Gray sees Greece and Rome as part of the pre-history of liberalism. Personally I feel, research into the nature and extent of freedom in ancient times may prove to be rather a yielding exertion, especially research into the Republican, pre-Imperial Rome, where modern notions of liberty may be found; also I consider Hellenistic Stoicism a significant influence on later forms of pluralistic freedom; but I have no time for a deeper query. See also A Modern Story - Politics and the State in Ancient Greece, The Invention of the Modern Public, Freedom and Ancient Greece, and Demos and Freedom - Robust and Non-Robust Conditions of Freedom.

Modern Freedom
As a political current and an intellectual tradition, an identifiable strand in thought and practice, liberalism is no older than the seventeenth century. (p.xi) 
Like Gray, I tend to think that liberalism is a specifically European product, whose identity is closely tied to the unique circumstances surrounding the rise of the West - from the demise of the feudal order to the American Revolution. 

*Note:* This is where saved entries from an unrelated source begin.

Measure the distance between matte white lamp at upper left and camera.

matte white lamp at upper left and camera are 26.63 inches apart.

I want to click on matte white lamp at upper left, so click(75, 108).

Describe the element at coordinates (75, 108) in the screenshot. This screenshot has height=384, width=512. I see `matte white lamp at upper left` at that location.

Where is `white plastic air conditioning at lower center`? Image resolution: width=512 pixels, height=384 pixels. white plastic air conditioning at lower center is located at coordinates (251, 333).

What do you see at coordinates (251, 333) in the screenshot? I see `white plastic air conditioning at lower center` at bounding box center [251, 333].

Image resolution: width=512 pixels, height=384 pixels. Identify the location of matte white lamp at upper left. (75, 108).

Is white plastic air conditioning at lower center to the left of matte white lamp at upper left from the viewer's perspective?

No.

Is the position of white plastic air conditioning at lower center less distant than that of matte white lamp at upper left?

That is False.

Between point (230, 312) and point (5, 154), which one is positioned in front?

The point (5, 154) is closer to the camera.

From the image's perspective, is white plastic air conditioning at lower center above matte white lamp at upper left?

It is an interesting question to what extent non-European modern societies (such as Japan, Singapore or Hong Kong) have been able to take a short-cut to liberalism, by importing and imitating the specifically liberal advancement that had taken centuries to grow in Europe; but I cannot deal with this topic presently.

Freedom's Resilience

I would challenge Gray on his conjecture of
the near-eclipse of liberal society by totalitarian governments in our own time. (p. xii)
I do not think that fascism, national socialism or Russo-Sino socialism ever stood a chance to eclipse liberal society. And that is a phenomenal conclusion of the most momentous import for our species' fate. See The Corridor of Success

But I may be simply misreading Gray; perhaps, what he is saying is that during the rule of these totalitarian societies liberal society was nearly eclipsed. If so, it is still an intriguing question to what extent even modern totalitarian societies depend on liberal features in human interaction.

Gray's Timeless Core of Liberalism

Gray claims:
For all its variability, liberalism remains an integral outlook, whose principal components are not hard to specify, rather than a loose association of movements and outlooks among which family resemblances  may be described. (p.xiii)
This is a challenging proposition, and I wonder if I shall find evidence rather to refute Gray's conjecture than to corroborate it. 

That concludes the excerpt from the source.